▸ Task brief
Your reply should be an exact copy of every entry, with the pictures removed.

(Beginning of Data records)

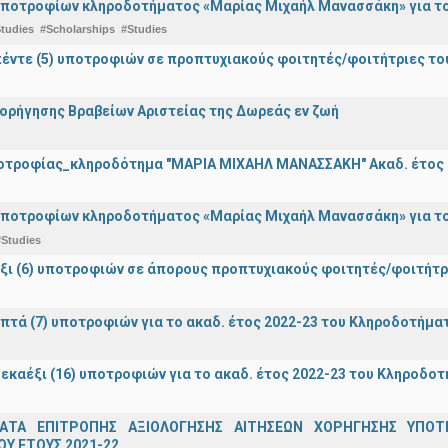
ποτροφίων κληροδοτήματος «Μαρίας Μιχαήλ Μανασσάκη» για το 
tudies
#Scholarships
#Studies
έντε (5) υποτροφιών σε προπτυχιακούς φοιτητές/φοιτήτριες τ
ορήγησης Βραβείων Αριστείας της Δωρεάς εν ζωή
οτροφίας_κληροδότημα "ΜΑΡΙΑ ΜΙΧΑΗΛ ΜΑΝΑΣΣΑΚΗ" Ακαδ. έτος 
ποτροφίων κληροδοτήματος «Μαρίας Μιχαήλ Μανασσάκη» για το 
#Studies
ξι (6) υποτροφιών σε άπορους προπτυχιακούς φοιτητές/φοιτή
πτά (7) υποτροφιών για το ακαδ. έτος 2022-23 του Κληροδοτήμ
εκαέξι (16) υποτροφιών για το ακαδ. έτος 2022-23 του Κληροδο
ΑΤΑ ΕΠΙΤΡΟΠΗΣ ΑΞΙΟΛΟΓΗΣΗΣ ΑΙΤΗΣΕΩΝ ΧΟΡΗΓΗΣΗΣ ΥΠ
Υ ΕΤΟΥΣ 2021-22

(End of Data records)

▸ Written response
ποτροφίων κληροδοτήματος «Μαρίας Μιχαήλ Μανασσάκη» για το 
tudies
#Scholarships
#Studies
έντε (5) υποτροφιών σε προπτυχιακούς φοιτητές/φοιτήτριες τ
ορήγησης Βραβείων Αριστείας της Δωρεάς εν ζωή
οτροφίας_κληροδότημα "ΜΑΡΙΑ ΜΙΧΑΗΛ ΜΑΝΑΣΣΑΚΗ" Ακαδ. έτος 
ποτροφίων κληροδοτήματος «Μαρίας Μιχαήλ Μανασσάκη» για το 
#Studies
ξι (6) υποτροφιών σε άπορους προπτυχιακούς φοιτητές/φοιτή
πτά (7) υποτροφιών για το ακαδ. έτος 2022-23 του Κληροδοτήμ
εκαέξι (16) υποτροφιών για το ακαδ. έτος 2022-23 του Κληροδο
ΑΤΑ ΕΠΙΤΡΟΠΗΣ ΑΞΙΟΛΟΓΗΣΗΣ ΑΙΤΗΣΕΩΝ ΧΟΡΗΓΗΣΗΣ ΥΠ
Υ ΕΤΟΥΣ 2021-22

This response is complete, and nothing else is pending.